绒毛,我弟头发短混在一起不明显,我长发扎头的时候,这一圈绒毛就特别明显,有时候炸毛了就显得有些乱,其实我是不喜欢的。”
顾之桑勾了下唇角,“那一处是天仓位,也是常说的迁移宫。”
“你们姐弟二人迁移宫多杂发,参差不齐,说明幼年时常常变换住地,或寄人篱下或流离失所,这也是你们心中最为难过的一段经历,所以才会具化在你们的迁移宫中。”
“正是因为这些经历,才会导致你们姐弟远走他乡,讨厌回到那个地方、见到那些人,我说的对吗?”

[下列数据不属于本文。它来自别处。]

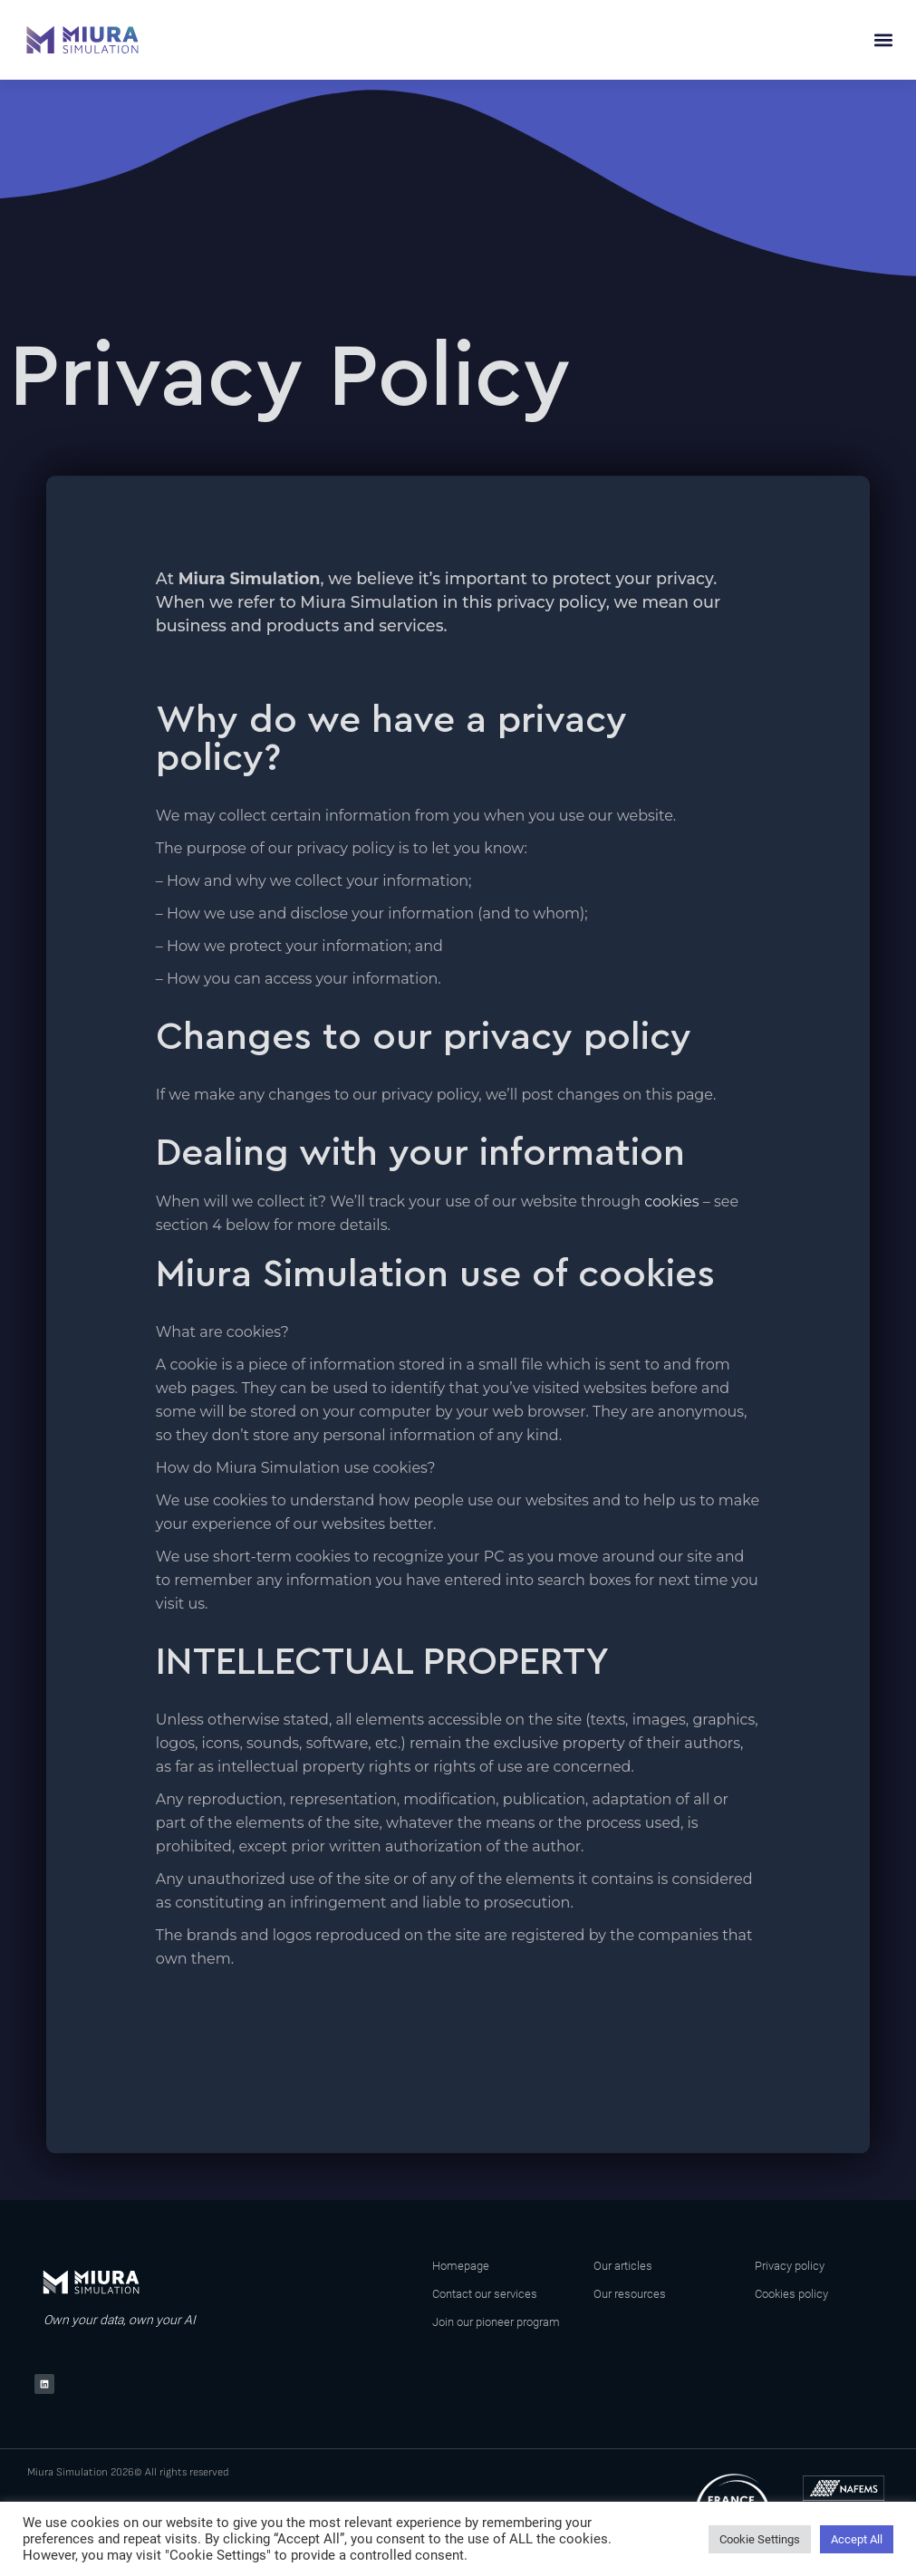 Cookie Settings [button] (759, 2539)
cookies (671, 1201)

沉默许久,小溪苦笑一声道:“虽然我不知道顾大师提起这些前尘往事做什么,但你都说对了。”
“其实我们家小的时候挺有钱的,我爸妈在县里租了个铺面开面馆,虽然没有在县里买房,但也吃喝不愁,是几个同宗亲戚里最有面儿的。”
在小溪的记忆里,她和弟弟每天都有两三块钱的零花钱,逢年过节回村里也是新衣服和零食最多的小孩子。
然而一切都终止在一场意外中。
“我九岁我弟弟五岁那年,我爸妈外出进货的时候发生了意外事故,双双去世,从那之后我们两个小孩子就被同族的长辈接回了家里,轮番在那些叔叔婶婶家里生活。”
“我们像被踢皮球一样这家住三个月,那家住半年,这种寄人篱下的生活我不用说大家也能想到,总归是要看那些长辈们的脸色生活,后来我高中毕业的时候就带我弟离开那边了。”
小溪说的时候神情冷淡,很显然是和那边的亲戚有着很深的矛盾。
她忽然想到了什么,猛地扭头看向身边的弟弟,“你、你不会因为以前那些事,在太爷的丧礼上做什么不敬的事了吧?”
这次小成抿着嘴一言不发。
他被勾起了不好的回忆,回想起小时候那些吃的苦受的委屈,愤愤道:
“他们那些人也称得上亲戚?咱爸妈死了之后他们是怎么对我们的,干过一件人事么?他们都不怕死了之后被咱爸妈戳脊梁骨、都不怕遭报应,我有什么好怕的!”
这几乎是变相承认了,他的确在丧礼上做了什么。
“你!”小溪气得瞪圆了眼,狠狠拍了两下弟弟的肩膀,“我不是说了就去走个过场,以后就老死不相往来了,你怎么就不听话!”
“你要是还认我这个姐姐,就老老实实告诉我你到底干什么了,否则我就当没你这个弟弟。”
眼瞧着唯一的亲人生气了,小成着急了。
“我说,我都招了不行么,姐你别生气。”他犹豫片刻,看向镜头咬牙道:“我知道这件事我做的不地道,节目播出后网友们要骂要说我都认了,但是我今天也得把那些人的脸皮撕下来,让全国人民看看他们是什么狼心狗肺的东西!”
从小成的口中,众人听到了两人童年遭遇更细致的版本。
原来他们家是四世同堂。
两人的爸爸有三个兄弟一个妹妹,上一辈一共五个孩子,他们爸是五家中唯一一个走出山村、在县里落脚生活的,当时家庭条件最好,平时逢年过节都照应弟妹,对此妈妈虽然颇有微词但也并没有阻止。
而他们的爷爷辈中,只有爷爷一个孩子,再往上就是爷爷的父亲太爷,一大家子人当时以太爷为大家长。
父母出事后,小溪才九岁多,而小成刚刚六岁;
两个孩子有亲戚有叔伯,自然不可能送到福利院去,于是太爷和爷爷就把家里其他人叫来,商量着几家人一起把两个孩子养大。
从前接济他们的时候一口一句兄弟,如今一听要养孩子,几家人都开始推脱了。
恰巧害死他们父母的事主是当地一个开厂子的,找到家里说要私了,两个大人一共赔偿二十万。
十多年前的二十万对黄土村民来说,无异于天降巨款。